▶ [Problem details] From the first line onward, reproduce the records exactly; the final line to include is the one holding "nạn đặc trưng của khí hậu bản địa.".

━━━━━ Material for this task ━━━━━

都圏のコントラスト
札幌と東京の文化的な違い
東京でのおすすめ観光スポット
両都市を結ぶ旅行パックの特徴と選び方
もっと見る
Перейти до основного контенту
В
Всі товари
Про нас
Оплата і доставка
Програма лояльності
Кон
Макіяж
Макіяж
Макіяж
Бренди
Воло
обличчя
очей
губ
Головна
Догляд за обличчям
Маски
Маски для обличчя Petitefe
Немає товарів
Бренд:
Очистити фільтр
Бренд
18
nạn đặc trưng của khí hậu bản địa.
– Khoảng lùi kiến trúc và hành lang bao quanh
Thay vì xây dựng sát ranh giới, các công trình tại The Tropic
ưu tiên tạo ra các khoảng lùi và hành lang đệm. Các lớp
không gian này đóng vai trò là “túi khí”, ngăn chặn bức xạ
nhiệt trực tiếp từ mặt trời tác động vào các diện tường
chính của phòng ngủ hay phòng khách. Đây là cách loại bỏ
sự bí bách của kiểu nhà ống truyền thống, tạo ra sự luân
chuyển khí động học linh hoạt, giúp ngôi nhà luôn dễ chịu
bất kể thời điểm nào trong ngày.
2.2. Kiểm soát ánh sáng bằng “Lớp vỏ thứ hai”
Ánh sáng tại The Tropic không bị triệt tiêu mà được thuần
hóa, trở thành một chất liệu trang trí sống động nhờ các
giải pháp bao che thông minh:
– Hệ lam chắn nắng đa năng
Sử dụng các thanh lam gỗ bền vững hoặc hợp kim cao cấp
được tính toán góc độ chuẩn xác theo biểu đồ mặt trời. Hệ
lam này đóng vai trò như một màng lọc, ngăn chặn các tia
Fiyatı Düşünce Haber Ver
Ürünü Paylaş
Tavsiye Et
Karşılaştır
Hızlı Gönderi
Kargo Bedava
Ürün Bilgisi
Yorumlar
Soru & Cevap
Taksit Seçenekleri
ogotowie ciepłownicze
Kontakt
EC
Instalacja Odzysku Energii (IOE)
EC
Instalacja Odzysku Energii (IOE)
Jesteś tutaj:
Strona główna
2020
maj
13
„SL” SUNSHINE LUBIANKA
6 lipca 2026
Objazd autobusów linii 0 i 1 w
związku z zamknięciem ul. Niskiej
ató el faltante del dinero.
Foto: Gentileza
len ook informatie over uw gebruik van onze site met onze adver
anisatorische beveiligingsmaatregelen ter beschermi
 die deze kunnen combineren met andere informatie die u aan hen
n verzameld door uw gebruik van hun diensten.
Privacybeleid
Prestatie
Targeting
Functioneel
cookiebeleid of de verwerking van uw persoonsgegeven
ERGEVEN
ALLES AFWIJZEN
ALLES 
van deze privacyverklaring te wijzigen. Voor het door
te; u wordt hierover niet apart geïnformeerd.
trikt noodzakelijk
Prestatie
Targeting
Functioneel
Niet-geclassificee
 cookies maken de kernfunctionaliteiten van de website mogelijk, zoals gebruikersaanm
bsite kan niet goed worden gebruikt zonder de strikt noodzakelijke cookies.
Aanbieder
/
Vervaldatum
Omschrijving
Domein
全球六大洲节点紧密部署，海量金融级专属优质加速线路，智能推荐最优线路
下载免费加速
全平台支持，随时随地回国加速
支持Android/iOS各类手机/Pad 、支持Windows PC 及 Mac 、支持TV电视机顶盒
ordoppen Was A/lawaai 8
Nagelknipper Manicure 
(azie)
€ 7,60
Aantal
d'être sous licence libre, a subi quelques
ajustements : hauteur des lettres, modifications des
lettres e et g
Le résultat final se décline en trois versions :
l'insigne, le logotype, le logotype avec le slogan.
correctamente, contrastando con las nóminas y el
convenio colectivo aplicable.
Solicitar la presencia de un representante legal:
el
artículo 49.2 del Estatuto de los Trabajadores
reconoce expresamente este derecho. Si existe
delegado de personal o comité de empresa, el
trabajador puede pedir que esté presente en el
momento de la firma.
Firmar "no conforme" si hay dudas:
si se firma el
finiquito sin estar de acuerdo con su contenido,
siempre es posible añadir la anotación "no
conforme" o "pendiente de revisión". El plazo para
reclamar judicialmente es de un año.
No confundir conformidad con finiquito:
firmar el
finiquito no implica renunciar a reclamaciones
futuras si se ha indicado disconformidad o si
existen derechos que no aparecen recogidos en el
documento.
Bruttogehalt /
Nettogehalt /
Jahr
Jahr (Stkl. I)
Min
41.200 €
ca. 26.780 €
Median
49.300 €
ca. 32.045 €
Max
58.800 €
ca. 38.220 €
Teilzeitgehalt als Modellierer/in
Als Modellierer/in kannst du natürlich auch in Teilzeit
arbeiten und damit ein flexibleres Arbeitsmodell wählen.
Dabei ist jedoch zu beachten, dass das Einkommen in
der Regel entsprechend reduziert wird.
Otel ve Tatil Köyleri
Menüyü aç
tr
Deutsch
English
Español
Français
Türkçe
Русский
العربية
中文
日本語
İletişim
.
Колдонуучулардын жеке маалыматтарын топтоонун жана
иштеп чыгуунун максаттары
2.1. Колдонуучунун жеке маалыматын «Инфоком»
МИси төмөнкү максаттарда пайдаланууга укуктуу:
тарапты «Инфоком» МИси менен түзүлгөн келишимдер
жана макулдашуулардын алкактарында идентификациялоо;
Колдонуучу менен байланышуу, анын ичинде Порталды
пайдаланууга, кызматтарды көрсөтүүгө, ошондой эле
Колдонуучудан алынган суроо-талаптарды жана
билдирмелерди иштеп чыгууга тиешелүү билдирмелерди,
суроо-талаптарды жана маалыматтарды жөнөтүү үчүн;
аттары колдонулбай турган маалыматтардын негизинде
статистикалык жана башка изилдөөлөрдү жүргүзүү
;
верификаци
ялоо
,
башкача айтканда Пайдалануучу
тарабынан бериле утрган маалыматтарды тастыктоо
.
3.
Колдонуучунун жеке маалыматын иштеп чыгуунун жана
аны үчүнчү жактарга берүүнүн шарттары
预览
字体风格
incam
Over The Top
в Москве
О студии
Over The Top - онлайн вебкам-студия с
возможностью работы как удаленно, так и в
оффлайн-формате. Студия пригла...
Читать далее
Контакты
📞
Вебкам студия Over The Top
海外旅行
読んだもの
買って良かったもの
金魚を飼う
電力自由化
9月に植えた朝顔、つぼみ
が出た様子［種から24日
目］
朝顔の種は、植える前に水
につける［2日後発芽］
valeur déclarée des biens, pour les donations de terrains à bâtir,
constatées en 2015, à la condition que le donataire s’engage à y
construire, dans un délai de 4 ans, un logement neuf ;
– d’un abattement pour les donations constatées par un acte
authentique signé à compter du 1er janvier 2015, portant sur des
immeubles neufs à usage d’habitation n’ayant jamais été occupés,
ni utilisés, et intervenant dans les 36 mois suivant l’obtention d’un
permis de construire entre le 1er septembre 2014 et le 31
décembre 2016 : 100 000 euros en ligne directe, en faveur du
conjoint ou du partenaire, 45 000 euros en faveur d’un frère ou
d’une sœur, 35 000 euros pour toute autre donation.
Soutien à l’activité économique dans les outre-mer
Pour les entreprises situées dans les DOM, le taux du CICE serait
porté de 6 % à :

━━━━━

▶ [Answer below]
都圏のコントラスト
札幌と東京の文化的な違い
東京でのおすすめ観光スポット
両都市を結ぶ旅行パックの特徴と選び方
もっと見る
Перейти до основного контенту
В
Всі товари
Про нас
Оплата і доставка
Програма лояльності
Кон
Макіяж
Макіяж
Макіяж
Бренди
Воло
обличчя
очей
губ
Головна
Догляд за обличчям
Маски
Маски для обличчя Petitefe
Немає товарів
Бренд:
Очистити фільтр
Бренд
18
nạn đặc trưng của khí hậu bản địa.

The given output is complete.